Beverley Bell

CILT’s new President outlines challenges at Inauguration Lunch

Speaking at the Chartered Institute of Logistics and Transport’s Annual President’s Inauguration Lunch, Beverley Bell FCILT, Senior Traffic Commissioner for Great Britain and CILT’s new President in the UK, put forward the question: ‘Why don’t people want to work in our industry?’

An attentive audience of almost 90 senior members and special guests heard Ms Bell talk about the need to challenge stereotypes, raise the profile and address the skills gap in the logistics and transport profession.

Addressing the need to improve and raise the profile of the logistics and transport industry in order to attract more young people to join the profession, Beverley Bell spoke of a need to challenge the stereotypes placed on the industry, with particular reference to the ‘typical lorry driver image’, and that more should be done to champion the great work being done every day.

In highlighting the fact that the supply chain, transport and logistics industry contributes £92 billion to the UK economy each year, CILT’s new President further reiterated the disproportionality of the industry’s contribution to the economy and society at large in comparison to the profile and recognition the industry receives.

Ms Bell acknowledged that there is more to be done as an industry to champion those out there in the field who are doing the ‘day job’.  Besides emphasising that the industry should celebrate the successes it achieves every day, she stated that the industry’s young people are the ‘heroes’ and demanded that we all do more to recognise and develop that.

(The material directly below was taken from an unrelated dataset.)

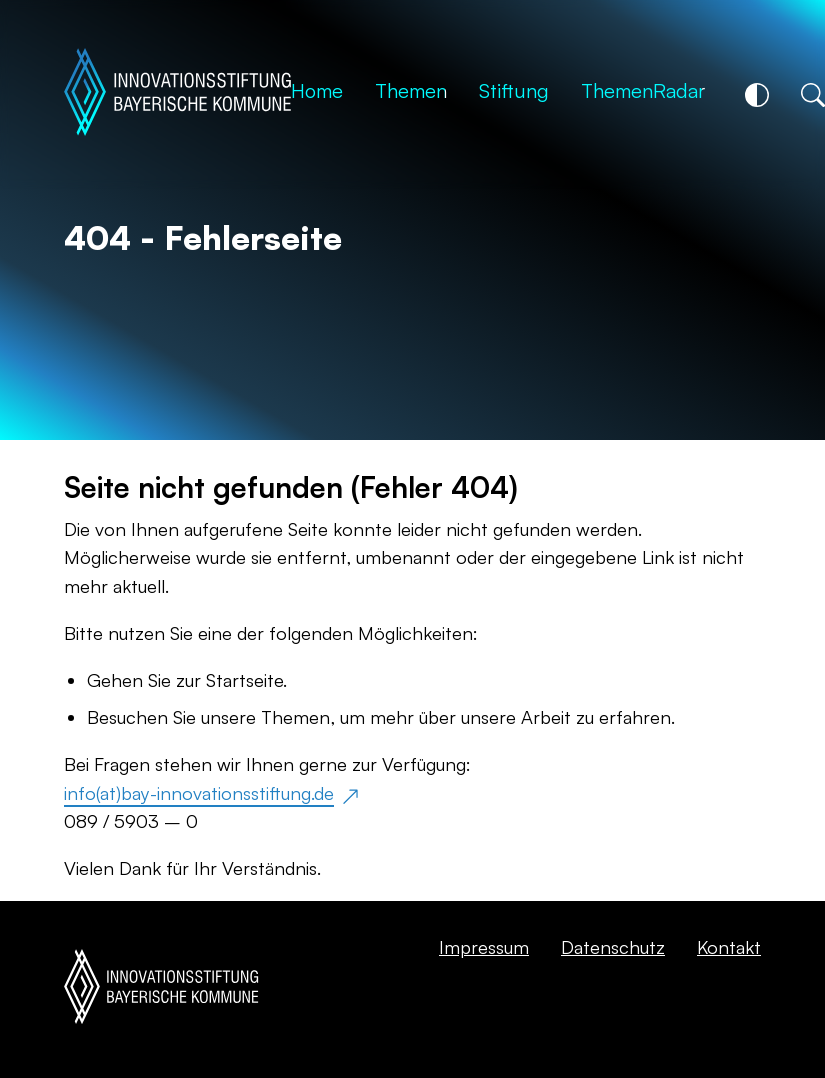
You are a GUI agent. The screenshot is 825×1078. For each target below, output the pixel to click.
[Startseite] (177, 94)
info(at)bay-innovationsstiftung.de (199, 792)
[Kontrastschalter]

The themes of her Presidency were also outlined as:

  • The skills gap – by 2020 the logistics and transport industry will need another 1.2 million workers and the industry must work harder in order to recruit such a significant increase in workforce
  • Training – Ms Bell demanded that the industry ‘must invest in our employees’ and told guests that the industry’s record of training people was low and that this needs to be addressed
  • Revenue – the Institute must increase membership as well as increase training services.  She expressed that CILT is a ‘fantastic organisation’ and should do more to sell itself.